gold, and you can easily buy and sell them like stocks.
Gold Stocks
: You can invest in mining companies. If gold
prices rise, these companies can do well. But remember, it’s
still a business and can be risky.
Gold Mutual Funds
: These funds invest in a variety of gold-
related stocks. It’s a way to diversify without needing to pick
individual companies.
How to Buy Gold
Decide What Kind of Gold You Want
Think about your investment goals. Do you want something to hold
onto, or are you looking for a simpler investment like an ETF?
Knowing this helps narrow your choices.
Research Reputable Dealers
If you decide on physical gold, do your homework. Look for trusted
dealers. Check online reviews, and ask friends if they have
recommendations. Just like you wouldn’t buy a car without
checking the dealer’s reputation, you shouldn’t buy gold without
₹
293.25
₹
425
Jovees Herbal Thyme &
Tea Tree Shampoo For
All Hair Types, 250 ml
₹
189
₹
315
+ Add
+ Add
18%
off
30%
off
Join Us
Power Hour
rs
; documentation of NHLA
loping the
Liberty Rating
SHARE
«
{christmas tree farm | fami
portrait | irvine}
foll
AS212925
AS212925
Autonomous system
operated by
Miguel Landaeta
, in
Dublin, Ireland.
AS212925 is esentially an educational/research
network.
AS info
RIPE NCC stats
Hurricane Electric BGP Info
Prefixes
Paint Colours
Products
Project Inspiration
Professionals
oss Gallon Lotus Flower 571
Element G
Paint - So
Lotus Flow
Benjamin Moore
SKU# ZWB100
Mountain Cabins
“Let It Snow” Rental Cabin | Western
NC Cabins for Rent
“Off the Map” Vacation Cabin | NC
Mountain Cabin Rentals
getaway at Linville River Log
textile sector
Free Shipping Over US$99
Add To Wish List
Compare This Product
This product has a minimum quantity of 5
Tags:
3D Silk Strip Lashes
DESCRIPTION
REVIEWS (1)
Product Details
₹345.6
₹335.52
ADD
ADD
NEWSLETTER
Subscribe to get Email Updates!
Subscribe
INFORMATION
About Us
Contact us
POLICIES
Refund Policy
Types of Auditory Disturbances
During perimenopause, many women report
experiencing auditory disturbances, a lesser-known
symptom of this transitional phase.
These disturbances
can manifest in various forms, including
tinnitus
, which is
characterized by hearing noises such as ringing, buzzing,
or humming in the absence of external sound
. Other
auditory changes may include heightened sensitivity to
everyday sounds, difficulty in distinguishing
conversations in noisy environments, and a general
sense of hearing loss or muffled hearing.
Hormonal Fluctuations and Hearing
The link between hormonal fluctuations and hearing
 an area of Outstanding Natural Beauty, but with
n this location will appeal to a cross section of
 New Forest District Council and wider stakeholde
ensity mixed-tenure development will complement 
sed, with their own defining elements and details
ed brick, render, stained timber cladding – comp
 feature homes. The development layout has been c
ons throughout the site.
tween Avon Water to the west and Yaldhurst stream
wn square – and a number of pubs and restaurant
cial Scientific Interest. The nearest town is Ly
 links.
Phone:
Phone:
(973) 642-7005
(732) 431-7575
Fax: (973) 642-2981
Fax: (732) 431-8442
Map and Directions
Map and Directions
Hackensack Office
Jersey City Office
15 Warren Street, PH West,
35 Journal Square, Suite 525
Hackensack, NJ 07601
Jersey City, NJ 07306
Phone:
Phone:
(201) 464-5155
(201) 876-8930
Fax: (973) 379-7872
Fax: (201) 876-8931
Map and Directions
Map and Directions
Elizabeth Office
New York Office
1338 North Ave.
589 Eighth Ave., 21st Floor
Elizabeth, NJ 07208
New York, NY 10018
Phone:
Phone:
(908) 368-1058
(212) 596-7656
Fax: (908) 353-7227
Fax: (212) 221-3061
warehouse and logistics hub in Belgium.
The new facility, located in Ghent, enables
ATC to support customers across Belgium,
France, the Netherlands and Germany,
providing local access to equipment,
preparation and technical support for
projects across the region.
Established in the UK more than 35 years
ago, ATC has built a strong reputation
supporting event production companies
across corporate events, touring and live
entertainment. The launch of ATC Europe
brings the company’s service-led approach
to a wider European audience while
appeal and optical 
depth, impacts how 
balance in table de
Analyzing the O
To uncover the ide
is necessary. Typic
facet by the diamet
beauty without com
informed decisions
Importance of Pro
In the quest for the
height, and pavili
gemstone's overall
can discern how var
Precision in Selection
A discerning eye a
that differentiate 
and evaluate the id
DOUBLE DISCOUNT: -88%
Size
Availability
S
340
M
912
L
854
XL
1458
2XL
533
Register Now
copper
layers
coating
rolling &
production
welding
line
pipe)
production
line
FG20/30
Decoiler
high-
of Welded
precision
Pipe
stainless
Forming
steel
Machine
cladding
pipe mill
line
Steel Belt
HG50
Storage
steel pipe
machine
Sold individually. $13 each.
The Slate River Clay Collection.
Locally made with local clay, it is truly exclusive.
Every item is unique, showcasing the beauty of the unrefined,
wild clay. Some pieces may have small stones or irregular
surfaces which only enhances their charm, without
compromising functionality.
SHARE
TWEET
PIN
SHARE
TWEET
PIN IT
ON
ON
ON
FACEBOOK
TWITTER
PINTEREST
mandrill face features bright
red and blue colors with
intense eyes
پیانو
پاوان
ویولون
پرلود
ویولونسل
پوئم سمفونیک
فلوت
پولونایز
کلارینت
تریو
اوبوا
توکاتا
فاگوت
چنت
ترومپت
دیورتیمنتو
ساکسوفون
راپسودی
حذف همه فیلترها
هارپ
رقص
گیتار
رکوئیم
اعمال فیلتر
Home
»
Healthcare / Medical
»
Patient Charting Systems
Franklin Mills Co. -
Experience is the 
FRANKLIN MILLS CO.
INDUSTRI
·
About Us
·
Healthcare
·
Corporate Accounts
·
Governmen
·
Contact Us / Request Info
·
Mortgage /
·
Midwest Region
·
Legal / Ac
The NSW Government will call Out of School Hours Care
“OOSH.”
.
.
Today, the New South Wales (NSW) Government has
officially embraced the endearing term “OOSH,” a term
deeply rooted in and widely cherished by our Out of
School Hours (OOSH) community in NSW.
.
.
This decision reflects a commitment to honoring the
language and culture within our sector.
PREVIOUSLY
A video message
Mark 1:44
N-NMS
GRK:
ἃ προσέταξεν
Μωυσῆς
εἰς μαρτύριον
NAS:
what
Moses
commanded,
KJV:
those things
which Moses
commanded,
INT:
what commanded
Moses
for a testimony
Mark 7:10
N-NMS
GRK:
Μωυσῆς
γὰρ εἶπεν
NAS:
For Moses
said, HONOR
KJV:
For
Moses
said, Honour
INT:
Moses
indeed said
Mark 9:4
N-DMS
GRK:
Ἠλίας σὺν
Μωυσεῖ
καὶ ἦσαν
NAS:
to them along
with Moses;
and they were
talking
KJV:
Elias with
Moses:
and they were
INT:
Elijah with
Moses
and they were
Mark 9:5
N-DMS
··········
Task requirements → Write down all the entries again without a single difference.

Result of the task →
gold, and you can easily buy and sell them like stocks.
Gold Stocks
: You can invest in mining companies. If gold
prices rise, these companies can do well. But remember, it’s
still a business and can be risky.
Gold Mutual Funds
: These funds invest in a variety of gold-
related stocks. It’s a way to diversify without needing to pick
individual companies.
How to Buy Gold
Decide What Kind of Gold You Want
Think about your investment goals. Do you want something to hold
onto, or are you looking for a simpler investment like an ETF?
Knowing this helps narrow your choices.
Research Reputable Dealers
If you decide on physical gold, do your homework. Look for trusted
dealers. Check online reviews, and ask friends if they have
recommendations. Just like you wouldn’t buy a car without
checking the dealer’s reputation, you shouldn’t buy gold without
₹
293.25
₹
425
Jovees Herbal Thyme &
Tea Tree Shampoo For
All Hair Types, 250 ml
₹
189
₹
315
+ Add
+ Add
18%
off
30%
off
Join Us
Power Hour
rs
; documentation of NHLA
loping the
Liberty Rating
SHARE
«
{christmas tree farm | fami
portrait | irvine}
foll
AS212925
AS212925
Autonomous system
operated by
Miguel Landaeta
, in
Dublin, Ireland.
AS212925 is esentially an educational/research
network.
AS info
RIPE NCC stats
Hurricane Electric BGP Info
Prefixes
Paint Colours
Products
Project Inspiration
Professionals
oss Gallon Lotus Flower 571
Element G
Paint - So
Lotus Flow
Benjamin Moore
SKU# ZWB100
Mountain Cabins
“Let It Snow” Rental Cabin | Western
NC Cabins for Rent
“Off the Map” Vacation Cabin | NC
Mountain Cabin Rentals
getaway at Linville River Log
textile sector
Free Shipping Over US$99
Add To Wish List
Compare This Product
This product has a minimum quantity of 5
Tags:
3D Silk Strip Lashes
DESCRIPTION
REVIEWS (1)
Product Details
₹345.6
₹335.52
ADD
ADD
NEWSLETTER
Subscribe to get Email Updates!
Subscribe
INFORMATION
About Us
Contact us
POLICIES
Refund Policy
Types of Auditory Disturbances
During perimenopause, many women report
experiencing auditory disturbances, a lesser-known
symptom of this transitional phase.
These disturbances
can manifest in various forms, including
tinnitus
, which is
characterized by hearing noises such as ringing, buzzing,
or humming in the absence of external sound
. Other
auditory changes may include heightened sensitivity to
everyday sounds, difficulty in distinguishing
conversations in noisy environments, and a general
sense of hearing loss or muffled hearing.
Hormonal Fluctuations and Hearing
The link between hormonal fluctuations and hearing
 an area of Outstanding Natural Beauty, but with
n this location will appeal to a cross section of
 New Forest District Council and wider stakeholde
ensity mixed-tenure development will complement 
sed, with their own defining elements and details
ed brick, render, stained timber cladding – comp
 feature homes. The development layout has been c
ons throughout the site.
tween Avon Water to the west and Yaldhurst stream
wn square – and a number of pubs and restaurant
cial Scientific Interest. The nearest town is Ly
 links.
Phone:
Phone:
(973) 642-7005
(732) 431-7575
Fax: (973) 642-2981
Fax: (732) 431-8442
Map and Directions
Map and Directions
Hackensack Office
Jersey City Office
15 Warren Street, PH West,
35 Journal Square, Suite 525
Hackensack, NJ 07601
Jersey City, NJ 07306
Phone:
Phone:
(201) 464-5155
(201) 876-8930
Fax: (973) 379-7872
Fax: (201) 876-8931
Map and Directions
Map and Directions
Elizabeth Office
New York Office
1338 North Ave.
589 Eighth Ave., 21st Floor
Elizabeth, NJ 07208
New York, NY 10018
Phone:
Phone:
(908) 368-1058
(212) 596-7656
Fax: (908) 353-7227
Fax: (212) 221-3061
warehouse and logistics hub in Belgium.
The new facility, located in Ghent, enables
ATC to support customers across Belgium,
France, the Netherlands and Germany,
providing local access to equipment,
preparation and technical support for
projects across the region.
Established in the UK more than 35 years
ago, ATC has built a strong reputation
supporting event production companies
across corporate events, touring and live
entertainment. The launch of ATC Europe
brings the company’s service-led approach
to a wider European audience while
appeal and optical 
depth, impacts how 
balance in table de
Analyzing the O
To uncover the ide
is necessary. Typic
facet by the diamet
beauty without com
informed decisions
Importance of Pro
In the quest for the
height, and pavili
gemstone's overall
can discern how var
Precision in Selection
A discerning eye a
that differentiate 
and evaluate the id
DOUBLE DISCOUNT: -88%
Size
Availability
S
340
M
912
L
854
XL
1458
2XL
533
Register Now
copper
layers
coating
rolling &
production
welding
line
pipe)
production
line
FG20/30
Decoiler
high-
of Welded
precision
Pipe
stainless
Forming
steel
Machine
cladding
pipe mill
line
Steel Belt
HG50
Storage
steel pipe
machine
Sold individually. $13 each.
The Slate River Clay Collection.
Locally made with local clay, it is truly exclusive.
Every item is unique, showcasing the beauty of the unrefined,
wild clay. Some pieces may have small stones or irregular
surfaces which only enhances their charm, without
compromising functionality.
SHARE
TWEET
PIN
SHARE
TWEET
PIN IT
ON
ON
ON
FACEBOOK
TWITTER
PINTEREST
mandrill face features bright
red and blue colors with
intense eyes
پیانو
پاوان
ویولون
پرلود
ویولونسل
پوئم سمفونیک
فلوت
پولونایز
کلارینت
تریو
اوبوا
توکاتا
فاگوت
چنت
ترومپت
دیورتیمنتو
ساکسوفون
راپسودی
حذف همه فیلترها
هارپ
رقص
گیتار
رکوئیم
اعمال فیلتر
Home
»
Healthcare / Medical
»
Patient Charting Systems
Franklin Mills Co. -
Experience is the 
FRANKLIN MILLS CO.
INDUSTRI
·
About Us
·
Healthcare
·
Corporate Accounts
·
Governmen
·
Contact Us / Request Info
·
Mortgage /
·
Midwest Region
·
Legal / Ac
The NSW Government will call Out of School Hours Care
“OOSH.”
.
.
Today, the New South Wales (NSW) Government has
officially embraced the endearing term “OOSH,” a term
deeply rooted in and widely cherished by our Out of
School Hours (OOSH) community in NSW.
.
.
This decision reflects a commitment to honoring the
language and culture within our sector.
PREVIOUSLY
A video message
Mark 1:44
N-NMS
GRK:
ἃ προσέταξεν
Μωυσῆς
εἰς μαρτύριον
NAS:
what
Moses
commanded,
KJV:
those things
which Moses
commanded,
INT:
what commanded
Moses
for a testimony
Mark 7:10
N-NMS
GRK:
Μωυσῆς
γὰρ εἶπεν
NAS:
For Moses
said, HONOR
KJV:
For
Moses
said, Honour
INT:
Moses
indeed said
Mark 9:4
N-DMS
GRK:
Ἠλίας σὺν
Μωυσεῖ
καὶ ἦσαν
NAS:
to them along
with Moses;
and they were
talking
KJV:
Elias with
Moses:
and they were
INT:
Elijah with
Moses
and they were
Mark 9:5
N-DMS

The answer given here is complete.